Saved entries:
+ + + +
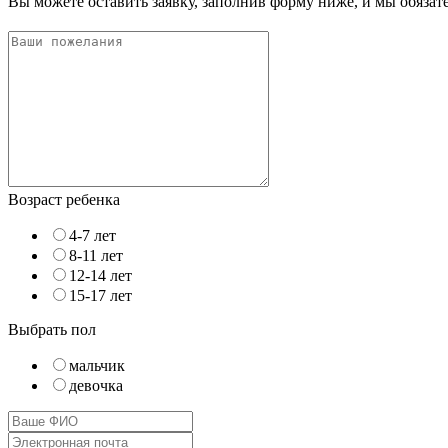
Вы можете оставить заявку, заполнив форму ниже, и мы обяза
Возраст ребенка
4-7 лет
8-11 лет
12-14 лет
15-17 лет
Выбрать пол
мальчик
девочка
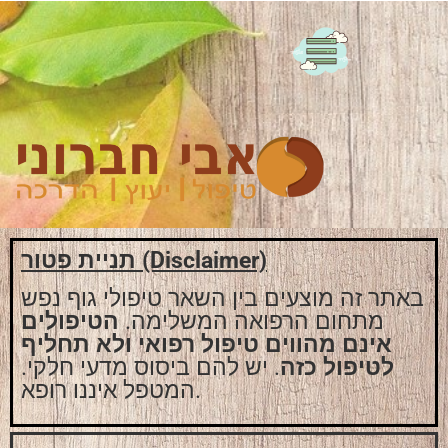
מי אני?
תניית פטור (Disclaimer)
באתר זה מוצעים בין השאר טיפולי גוף נפש
מתחום הרפואה המשלימה.
הטיפולים
אינם מהווים טיפול רפואי ולא תחליף
לטיפול כזה
. יש להם ביסוס מדעי חלקי.
המטפל איננו רופא.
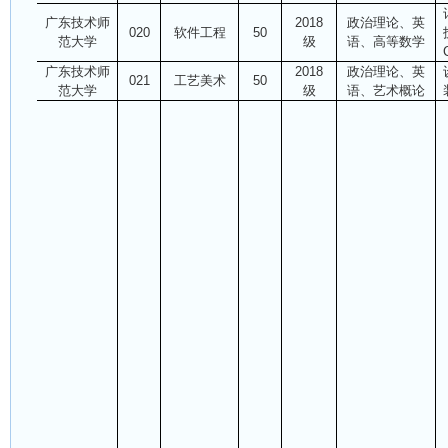
广东技术师
2018
政治理论、英
020
软件工程
50
范大学
级
语、高等数学
广东技术师
2018
政治理论、英
021
工艺美术
50
范大学
级
语、艺术概论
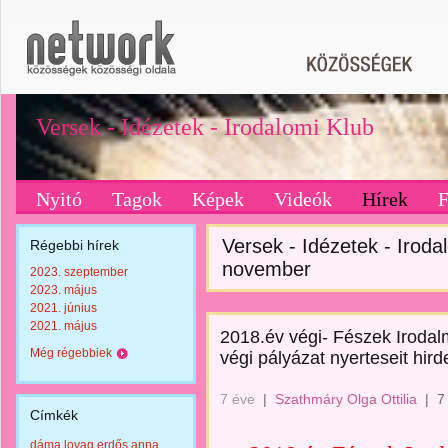
Versek - Idézetek - Irodalomi Klub
Nyitó
Tagok
Képek
Videók
Hírek
Versek - Idézetek - Irodal
Régebbi hírek
november
2023. szeptember
2023. május
2021. június
2021. május
2018.év végi- Fészek Irodal
Még régebbiek
végi pályázat nyerteseit hir
7 éve
|
Szathmáry Olga Ottilia
|
7
Címkék
dáma lovag erdős anna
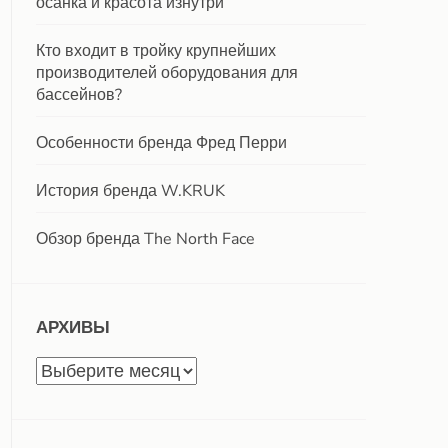
осанка и красота изнутри
Кто входит в тройку крупнейших
производителей оборудования для
бассейнов?
Особенности бренда Фред Перри
История бренда W.KRUK
Обзор бренда The North Face
АРХИВЫ
Архивы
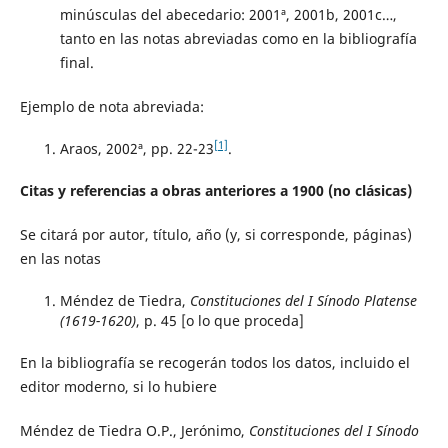
minúsculas del abecedario: 2001ª, 2001b, 2001c…,
tanto en las notas abreviadas como en la bibliografía
final.
Ejemplo de nota abreviada:
[1]
Araos, 2002ª, pp. 22-23
.
Citas y referencias a obras anteriores a 1900 (no clásicas)
Se citará por autor, título, año (y, si corresponde, páginas)
en las notas
Méndez de Tiedra,
Constituciones del I Sínodo Platense
(1619-1620)
, p. 45 [o lo que proceda]
En la bibliografía se recogerán todos los datos, incluido el
editor moderno, si lo hubiere
Méndez de Tiedra O.P., Jerónimo,
Constituciones del I Sínodo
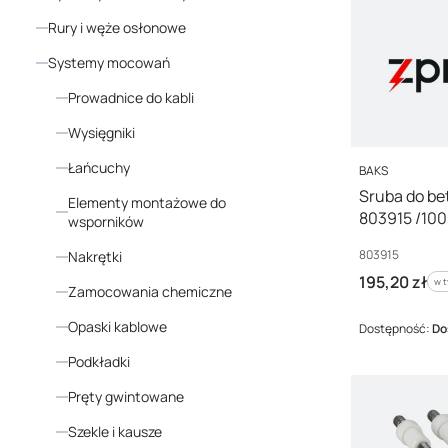
Rury i węże osłonowe
Systemy mocowań
Prowadnice do kabli
Wysięgniki
Łańcuchy
PRODUCENT
BAKS
Sruba do b
Elementy montażowe do
803915 /100
wsporników
Kod producenta
803915
Nakrętki
Cena brutto
195,20 zł
w t
w 
Zamocowania chemiczne
Opaski kablowe
Dostępność:
Do
Podkładki
Pręty gwintowane
Szekle i kausze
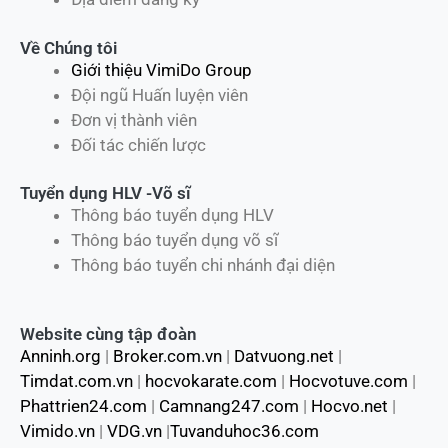
Về Chúng tôi
Giới thiệu VimiDo Group
Đội ngũ Huấn luyện viên
Đơn vị thành viên
Đối tác chiến lược
Tuyển dụng HLV -Võ sĩ
Thông báo tuyển dụng HLV
Thông báo tuyển dụng võ sĩ
Thông báo tuyển chi nhánh đại diện
Website cùng tập đoàn
Anninh.org
|
Broker.com.vn
|
Datvuong.net
|
Timdat.com.vn
|
hocvokarate.com
|
Hocvotuve.com
|
Phattrien24.com
|
Camnang247.com
|
Hocvo.net
|
Vimido.vn
|
VDG.vn
|
Tuvanduhoc36.com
+ + + +
= Required work =
Find the word "bibliografía" in the data and copy out each line where it turns up.

= Result =
tanto en las notas abreviadas como en la bibliografía
En la bibliografía se recogerán todos los datos, incluido el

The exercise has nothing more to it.